Primary Output Mild Beige Disorientation, The Hum of Universal Starch, Occasional Squeaky Floorboards
Motto "We Are Not Dairy. We Are... Inevitable."
Arch-Nemesis Small Almond Water, The Butter Board Industrial Complex
Known Manifestations Fog, The Feeling of a Slightly Damp Sock, Certain Forms of Bureaucracy
Estimated Mass Roughly 7x the Earth's moon, or one very enthusiastic barista's dreams.

Summary Big Oat Milk is not, as commonly misunderstood by the Uninformed Masses, merely a plant-based beverage company. Rather, it is a pervasive, semi-sentient, non-dairy phenomenon – a collective consciousness of fermented oats and raw, unbridled beige energy that subtly influences global events, public opinion, and the collective desire for a warm scone. Its existence predates most known star charts and is primarily responsible for the feeling you get when you've almost remembered something important, but then it slips away.

Origin/History The true genesis of Big Oat Milk remains shrouded in a milky mist, though leading Derpologists believe it coalesced during the "Great Spill" approximately 4.2 billion years ago, when a cosmic-sized bowl of Primordial Porridge tipped precariously during the universe's formative breakfast. Initially, it manifested as a faint, comforting hum, guiding early multicellular organisms towards slightly less rocky terrain. Its influence grew exponentially with the invention of the blender in 1865 (a device originally designed to contain Big Oat Milk, not dispense it). Modern historians frequently misattribute its rise to a mere dietary trend, completely ignoring its crucial role in the invention of "Tuesdays" and the eventual decline of the Big Dairy Dinosaur.
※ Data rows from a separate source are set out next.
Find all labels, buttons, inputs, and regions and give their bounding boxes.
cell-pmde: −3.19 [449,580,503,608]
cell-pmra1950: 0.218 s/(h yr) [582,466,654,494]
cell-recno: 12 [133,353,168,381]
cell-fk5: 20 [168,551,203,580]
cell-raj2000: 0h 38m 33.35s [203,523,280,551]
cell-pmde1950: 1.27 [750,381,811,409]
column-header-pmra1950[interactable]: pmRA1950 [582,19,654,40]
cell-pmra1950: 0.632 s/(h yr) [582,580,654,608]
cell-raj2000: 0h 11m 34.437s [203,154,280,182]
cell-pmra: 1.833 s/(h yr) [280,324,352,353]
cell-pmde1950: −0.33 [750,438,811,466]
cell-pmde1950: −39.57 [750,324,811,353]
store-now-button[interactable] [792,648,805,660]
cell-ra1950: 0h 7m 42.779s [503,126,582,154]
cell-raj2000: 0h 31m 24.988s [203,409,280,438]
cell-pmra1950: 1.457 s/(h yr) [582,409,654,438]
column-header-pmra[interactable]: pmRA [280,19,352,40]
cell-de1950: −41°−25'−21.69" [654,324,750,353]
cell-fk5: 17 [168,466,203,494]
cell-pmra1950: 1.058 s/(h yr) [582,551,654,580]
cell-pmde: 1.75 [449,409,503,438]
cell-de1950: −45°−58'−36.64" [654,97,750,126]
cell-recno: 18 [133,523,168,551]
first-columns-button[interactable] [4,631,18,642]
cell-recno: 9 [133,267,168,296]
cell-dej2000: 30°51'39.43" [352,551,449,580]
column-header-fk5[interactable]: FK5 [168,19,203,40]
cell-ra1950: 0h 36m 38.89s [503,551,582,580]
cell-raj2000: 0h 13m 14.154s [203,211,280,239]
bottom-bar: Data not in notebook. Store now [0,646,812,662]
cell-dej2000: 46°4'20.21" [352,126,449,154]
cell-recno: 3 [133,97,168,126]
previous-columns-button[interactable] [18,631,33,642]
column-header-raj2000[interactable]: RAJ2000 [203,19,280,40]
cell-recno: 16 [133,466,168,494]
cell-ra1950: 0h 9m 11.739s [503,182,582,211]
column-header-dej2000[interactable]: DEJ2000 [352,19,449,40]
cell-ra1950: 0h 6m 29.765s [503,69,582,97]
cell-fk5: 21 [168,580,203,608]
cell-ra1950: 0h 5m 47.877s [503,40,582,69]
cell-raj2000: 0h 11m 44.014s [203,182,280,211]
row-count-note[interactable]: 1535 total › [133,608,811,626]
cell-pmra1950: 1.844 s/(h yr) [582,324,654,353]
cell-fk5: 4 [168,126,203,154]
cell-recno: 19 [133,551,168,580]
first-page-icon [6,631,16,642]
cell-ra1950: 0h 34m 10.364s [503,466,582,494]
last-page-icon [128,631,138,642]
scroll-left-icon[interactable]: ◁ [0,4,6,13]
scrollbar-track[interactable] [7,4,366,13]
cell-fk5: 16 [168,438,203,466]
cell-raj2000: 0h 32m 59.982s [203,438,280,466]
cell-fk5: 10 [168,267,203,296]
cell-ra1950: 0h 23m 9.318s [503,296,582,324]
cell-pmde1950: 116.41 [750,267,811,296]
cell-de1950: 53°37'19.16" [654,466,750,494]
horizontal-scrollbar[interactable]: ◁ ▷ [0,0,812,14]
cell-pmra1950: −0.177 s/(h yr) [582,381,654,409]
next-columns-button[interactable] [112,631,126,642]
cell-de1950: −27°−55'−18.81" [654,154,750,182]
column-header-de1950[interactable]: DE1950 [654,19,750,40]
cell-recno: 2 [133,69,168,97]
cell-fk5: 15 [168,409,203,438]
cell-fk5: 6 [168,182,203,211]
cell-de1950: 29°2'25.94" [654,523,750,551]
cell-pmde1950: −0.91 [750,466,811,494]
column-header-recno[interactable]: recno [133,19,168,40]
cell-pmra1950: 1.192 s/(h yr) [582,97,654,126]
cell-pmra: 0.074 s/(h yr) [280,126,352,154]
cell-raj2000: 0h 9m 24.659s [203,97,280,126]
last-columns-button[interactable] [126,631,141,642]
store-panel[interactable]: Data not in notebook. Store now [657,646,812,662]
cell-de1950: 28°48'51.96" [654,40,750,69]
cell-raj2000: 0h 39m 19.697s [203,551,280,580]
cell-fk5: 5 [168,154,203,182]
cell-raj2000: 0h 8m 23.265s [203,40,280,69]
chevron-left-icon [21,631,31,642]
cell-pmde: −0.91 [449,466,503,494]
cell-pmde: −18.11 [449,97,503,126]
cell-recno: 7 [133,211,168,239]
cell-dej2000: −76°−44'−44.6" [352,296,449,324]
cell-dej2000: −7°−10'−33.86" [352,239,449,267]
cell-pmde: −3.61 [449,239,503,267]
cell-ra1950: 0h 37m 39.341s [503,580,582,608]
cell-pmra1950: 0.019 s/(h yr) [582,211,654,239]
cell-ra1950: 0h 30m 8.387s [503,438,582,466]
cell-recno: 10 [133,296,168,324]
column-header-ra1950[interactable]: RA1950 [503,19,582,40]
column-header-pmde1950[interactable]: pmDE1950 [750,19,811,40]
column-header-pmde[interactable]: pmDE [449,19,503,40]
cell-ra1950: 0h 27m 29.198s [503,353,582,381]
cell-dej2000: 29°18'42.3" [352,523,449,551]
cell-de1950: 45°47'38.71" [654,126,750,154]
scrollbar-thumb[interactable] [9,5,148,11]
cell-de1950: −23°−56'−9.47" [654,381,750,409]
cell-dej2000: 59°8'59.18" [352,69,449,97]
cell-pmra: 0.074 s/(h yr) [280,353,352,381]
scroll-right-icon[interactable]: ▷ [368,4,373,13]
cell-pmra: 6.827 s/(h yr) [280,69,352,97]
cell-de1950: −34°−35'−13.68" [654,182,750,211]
Controversy Big Oat Milk is no stranger to controversy, particularly concerning its alleged "thought-siphoning" properties. Critics, primarily from the Flat Earth Fruitarian Alliance, claim that consuming oat milk subtly drains human willpower, redirecting it into maintaining optimal pH levels in various obscure puddles across the globe. Others argue that Big Oat Milk's true agenda is to gradually replace all forms of liquid with a bland, yet surprisingly comforting, beige alternative. The most enduring debate, however, centers on whether Big Oat Milk is truly "milk" or merely a "very persuasive gruel." In 2017, this debate famously sparked the "Great Spatula Shortage," leading to an unfortunate incident involving a celebrity chef, a poorly whisked hollandaise, and a flock of confused pigeons. The existence of Small Oat Milk, a purported offshoot with radically different views on viscosity, only further complicates matters.